Imagine the frustration if the robot kept returning to you saying "I cannot put this away". You'd get rid of the robot quickly. Reasoning at that level is so difficult.

But then imagine it was just a towel all along - oops, your perception system screwed up and now you put the towel in the dishwasher. Maybe this happens 1/1,000,000 times, but that person posts pictures on the internet and your company stock tanks.

kajecounterhack 825 days ago

Most robotic companies today still use traditional tracking and filtering (e.g. kalman filters) to help with associating detected objects with tracks (objects over time). Solving this in an fully differentiable / ML-first way for multiple targets is still WIP at most companies, since deepnet-to-detect + filtering is still a strong baseline and there are still challenges to be solved.

Occlusions, short-lived tracks, misassociations, low frame rate + high-rate-of-change features (e.g. flashing lights) are all still very challenging when you get down to brass tacks.

ska 825 days ago

It's definitely not a solved problem in general, especially in realtime.

It's a lot easier to get started on something interesting and maybe even useful than it was even 10 years ago.

A lot of the "ah we can just use X API" falls apart pretty fast when you do risk analysis on a real system.

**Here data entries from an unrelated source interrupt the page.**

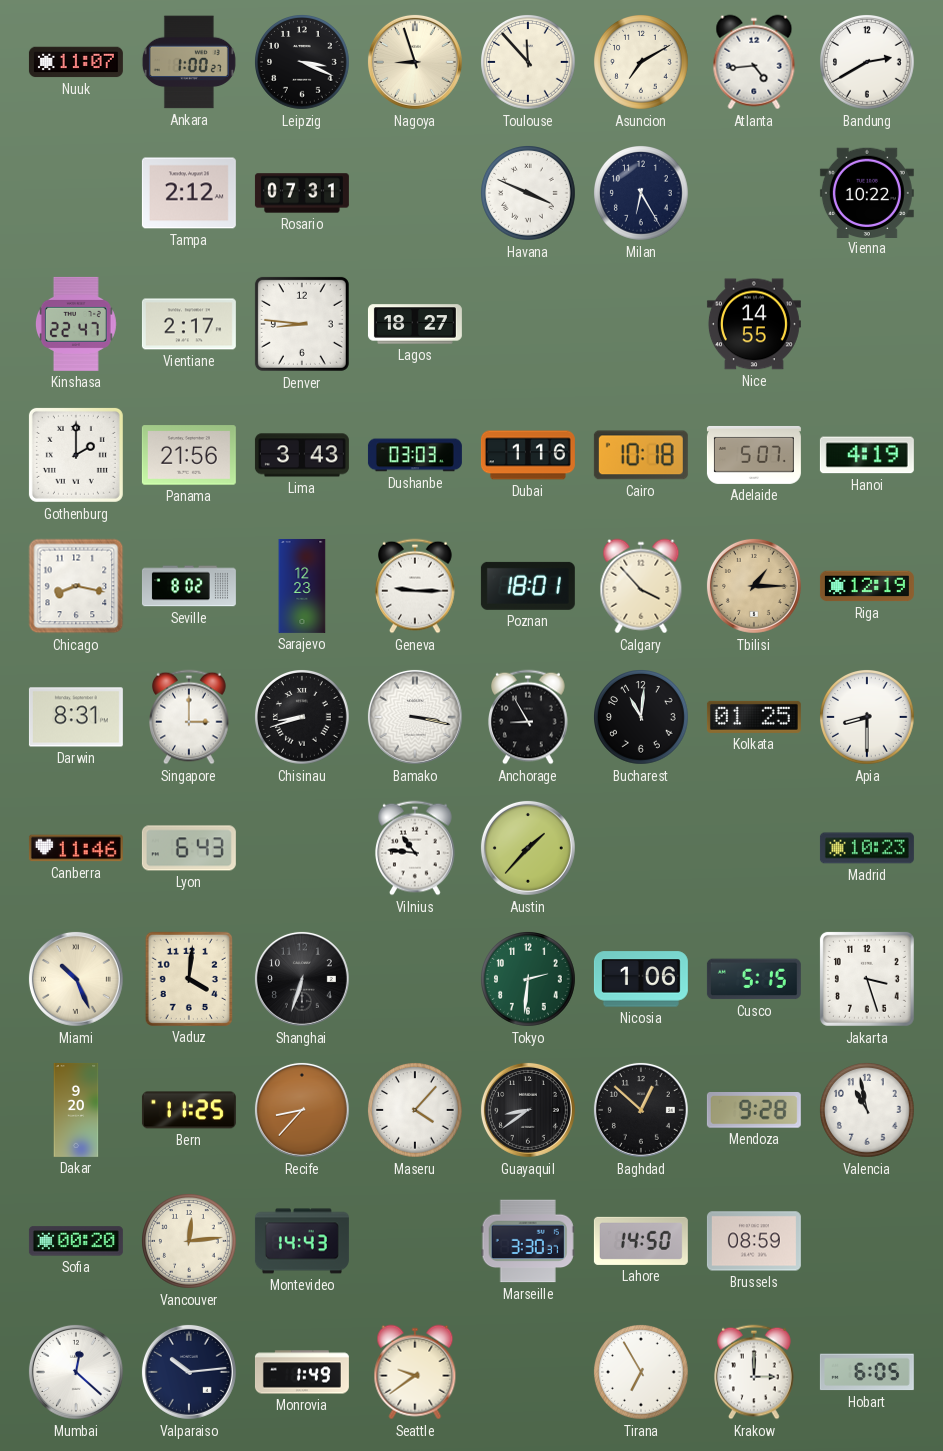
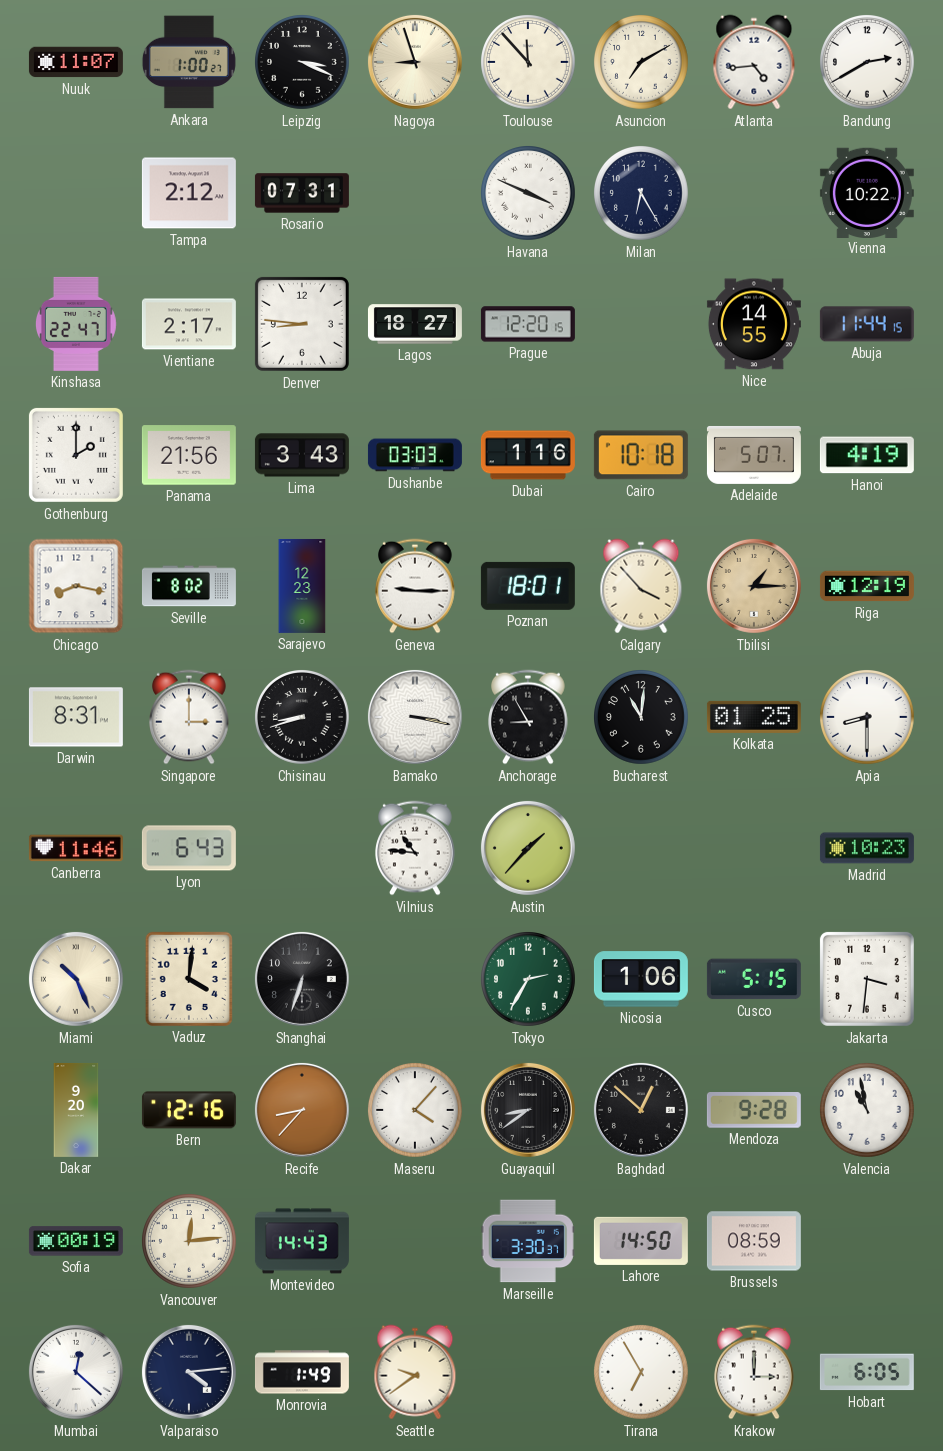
Prague: none -> 12:20
Abuja: none -> 11:44
Tokyo: 2:31 -> 2:35
Jakarta: 3:27 -> 3:31
Bern: 11:25 -> 12:16
Sofia: 00:20 -> 00:19
Valparaiso: 10:14 -> 4:14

Lots of these APIs are do a decent job most of the time under somewhat ideal conditions, beyond that things get hairy.

kaibee 825 days ago

> that can pick an object out of an image

You have to do it in real time, from a video feed, and make sure that you're tracking the same unique instance of that object between frames.

lukan 825 days ago

Robots could make a short stop or go slower to process an unclear picture, that is probably not the problem - but the image processing itself, is still way too unreliable. Under ideal condition it mostly works, but have some light fog in the picture or strong sunlight and ... usually all fails.

Otherwise the Teslas would have indeed full self driving mode, using only cameras.

thfuran 825 days ago

>Robots could make a short stop or go slower to process an unclear picture

The costs of doing so are hugely dependent application. It is not, for example, an attractive strategy for an image-guided missile, though it's probably fine for an autonomous vacuum cleaner.

YeGoblynQueenne 825 days ago

And then you need to grasp it.

numpad0 825 days ago

If someone could readily do it using GPT-4V with its apparent sentience, it must be happening already. So far there have been just few demos that shows obvious signs of manual programming, manual remote operation, and/or even VFX editing in some cases.

transitionnel 825 days ago

That language sounds borne of hair-pulling disbelief.

If they can put ImageNet on a SOC, they can do it. [probably too big/watt]

Better yet: ImageNet bones on SOC, cacheable "Immediate Situation" fed by [the obvious logic programming that everyone glances past :) ]

transitionnel 825 days ago

> This is how Cybernetics starts y'all. <

contingencies 826 days ago

Cute quote - added to https://github.com/globalcitizen/taoup :)

I would add supply chain, however.

transitionnel 824 days ago

To solve that:

Assumption: Apple's supply chain is gold standard [~max iterative tech envelope push & max known demand]

Hypothesis: This is swiftly re-creatable for any [max believable & max useful] product. "Detroit, waiting".

jvanderbot 826 days ago

An honor! Pleased to contribute.

DrDroop 825 days ago

What about transformers for robotics, like ALOHA, they seems to help with learning new tasks.